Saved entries

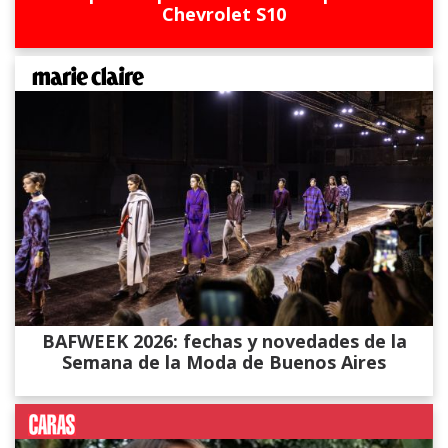
Chevrolet S10
BAFWEEK 2026: fechas y novedades de la
Semana de la Moda de Buenos Aires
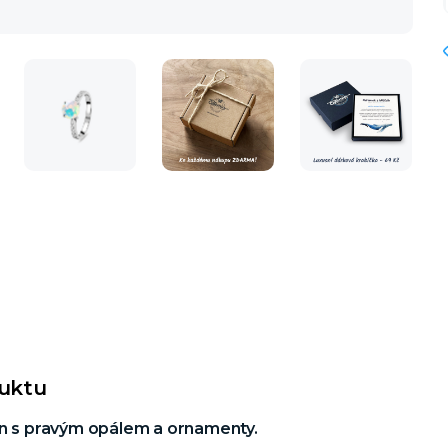
duktu
en s pravým opálem a ornamenty.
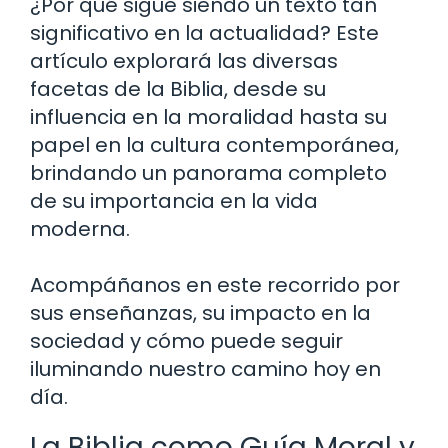
¿Por qué sigue siendo un texto tan
significativo en la actualidad? Este
artículo explorará las diversas
facetas de la Biblia, desde su
influencia en la moralidad hasta su
papel en la cultura contemporánea,
brindando un panorama completo
de su importancia en la vida
moderna.
Acompáñanos en este recorrido por
sus enseñanzas, su impacto en la
sociedad y cómo puede seguir
iluminando nuestro camino hoy en
día.
La Biblia como Guía Moral y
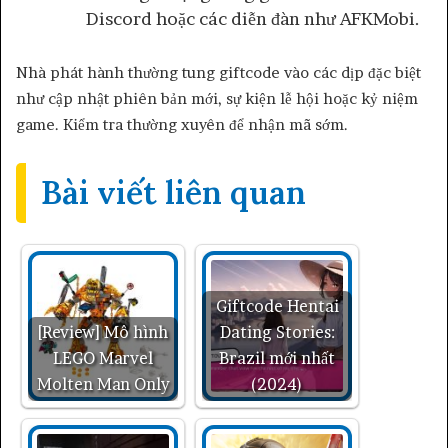
Discord hoặc các diễn đàn như AFKMobi.
Nhà phát hành thường tung giftcode vào các dịp đặc biệt
như cập nhật phiên bản mới, sự kiện lễ hội hoặc kỷ niệm
game. Kiểm tra thường xuyên để nhận mã sớm.
Bài viết liên quan
Giftcode Hentai
[Review] Mô hình
Dating Stories:
LEGO Marvel
Brazil mới nhất
Molten Man Only
(2024)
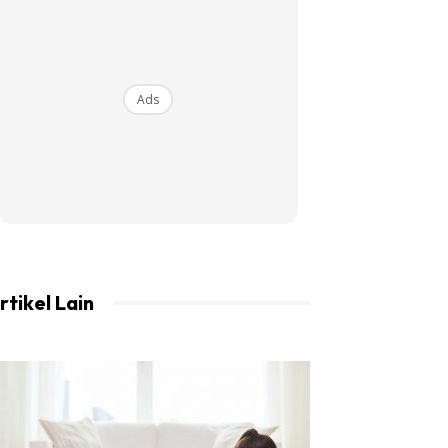
Ads
rtikel Lain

→ YOUR INSTRUCTIONS
Copy exactly, without pictures, the lines above from the one with "BAFWEEK 2026: fechas y novedades de la" down to the one with "Acompáñanos en este recorrido por", inclusive.

→ ANSWER TO THIS EXERCISE
BAFWEEK 2026: fechas y novedades de la
Semana de la Moda de Buenos Aires
duktu
en s pravým opálem a ornamenty.
¿Por qué sigue siendo un texto tan
significativo en la actualidad? Este
artículo explorará las diversas
facetas de la Biblia, desde su
influencia en la moralidad hasta su
papel en la cultura contemporánea,
brindando un panorama completo
de su importancia en la vida
moderna.
Acompáñanos en este recorrido por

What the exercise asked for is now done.